Two bare spaces, stage left and right, separated


by time and space. On stage left is a wall with a
wide glass window that looks out onto that part
of the stage. Visible is a dramatically large
switch or lever in the up position.

Characters enter more or less simultaneously,


one from stage right, two or more from stage
left, all ferrying wooden parts and tools. The
characters on stage left have no names; they are
in uniforms, so we will simply call them THE
GUARDS. The man on stage right needs a
name, so we will call him PATRICK. He’s
probably in his 60s.

Patrick, like his unseen (to him) cohorts on


stage left, is busy assembling what will become
a sturdy wooden chair. He is good at this work
and enjoys it. In time, he speaks to the audience.

PATRICK
I musta been six or seven the first time I built a chair. Well, “built” might be charitable.
My grandpa, Dad’s dad, used to disappear into his shed outside for hours at a time. We
grandkids weren’t supposed to go in there, but curiosity gets the best of me at times and
one day I snuck a peak through the door. I was drawn in by all the sounds, hand tools and
filing and sawing and Grandpa occasionally cussin’ up a storm under his breath.

Patrick holds up one of his tools.

These are a lot of the same tools. Turns out, I was the only one in the family who showed
an aptitude for wood work. Hey, do you know what they call someone who builds
furniture? Someone who makes shoes is a cobbler; someone who shoes horses is a farrier.
Can you guess what you call someone who makes furniture? A “furniture maker”.

You might have said “carpenter”. My grandpa always insisted that Jesus was a carpenter;
we were furniture makers.

Patrick continues to build as he speaks, while


the Guards also silently go about their job, both
assembling their respective chairs.
2.

PATRICK (CONT'D)

Anyway, Grandpa sensed somehow that I was watching. I didn’t want to get a lickin’ for
“violating his sanctuary”, but like I said, me and curiosity. Grandpa called me over and
showed what he was doing. He used to manage a hardware store, the old kind where you
could find any kind of nail or fastener or handy tool for some obscure job. His shed had
that same smell -- sawdust and oil and Mennen aftershave.

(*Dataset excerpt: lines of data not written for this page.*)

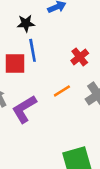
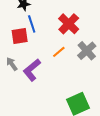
red cross: (80, 57) -> (69, 24), size x1.5

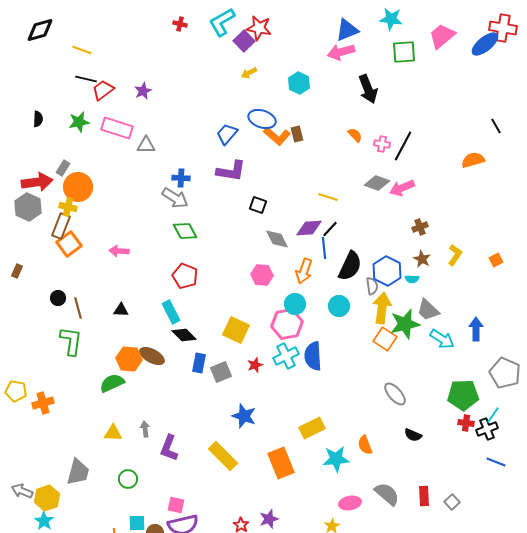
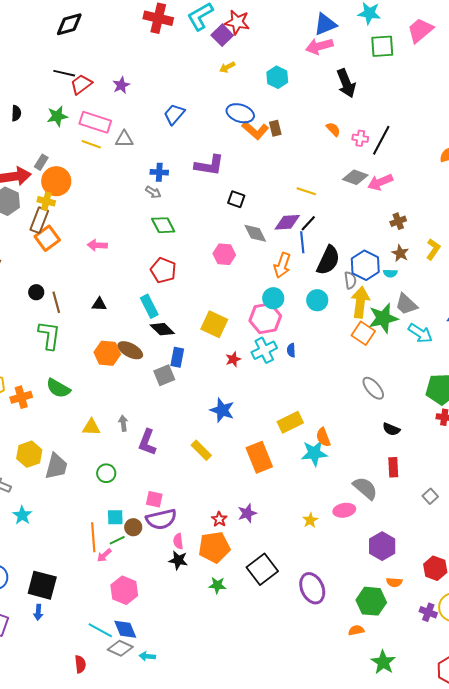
red cross: (180, 24) -> (158, 18), size x2.0
black diamond: (40, 30) -> (69, 24), moved
yellow line: (82, 50) -> (91, 144), moved
blue trapezoid: (227, 134) -> (174, 114), moved
gray arrow: (175, 198) -> (153, 192), size x0.6
pink hexagon: (262, 275) -> (224, 254), moved
blue semicircle: (313, 356) -> (291, 350), size x0.5
gray square: (221, 372) -> (164, 375), moved
green semicircle: (112, 383) -> (58, 388), moved, turned -125
orange semicircle: (365, 445) -> (323, 437), moved
yellow rectangle: (223, 456) -> (201, 450), size x0.7
red rectangle: (424, 496) -> (393, 467), moved
yellow hexagon: (47, 498) -> (29, 454), moved
pink ellipse: (350, 503) -> (344, 510), moved

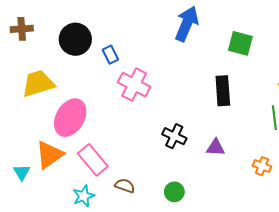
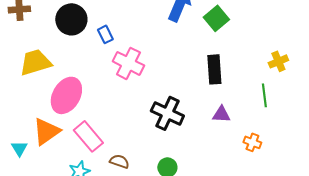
green square: (240, 43) -> (216, 18), moved, turned 35
black cross: (174, 136) -> (167, 113), size x1.4
purple triangle: (216, 148) -> (221, 114), moved

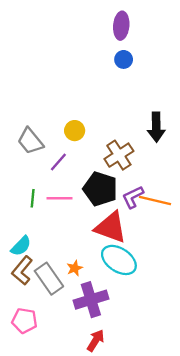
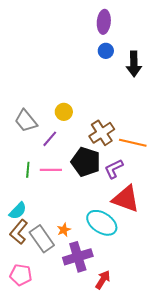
black arrow: (156, 127) -> (134, 64), moved
orange line: (155, 201) -> (133, 143), moved
red triangle: (111, 227) -> (126, 199), moved
red arrow: (96, 340) -> (103, 280), moved

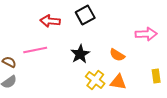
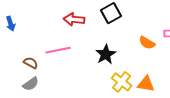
orange semicircle: (117, 55) -> (147, 43), moved

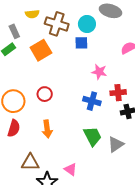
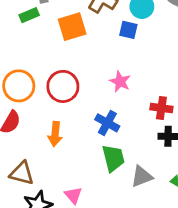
pink star: (99, 72) -> (120, 81), moved
red circle: (45, 94) -> (63, 86), size x1.5
blue cross: (92, 101) -> (107, 123), moved

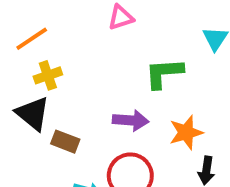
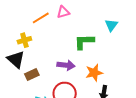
orange line: (32, 39) -> (41, 18), moved
brown rectangle: (65, 142) -> (32, 75), turned -48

That day he was working with pine, which is a delicate wood but has a nice scent. He was
a man of few words, my grandfather; unlike me, I suppose. He handed me some sand
paper and showed me how to sand slowly but firmly, into the grain, so as not to tear it up.
Well, being seven years old, I was a bit vigorous, and within minutes, my fingers were
bleeding. Grandpa swapped out the sand paper for a sanding block and gave me a pair of
his old gloves. Then my job became sanding away the blood stains I had left on the pine.
I’ve put a lot of blood into this wood over the years.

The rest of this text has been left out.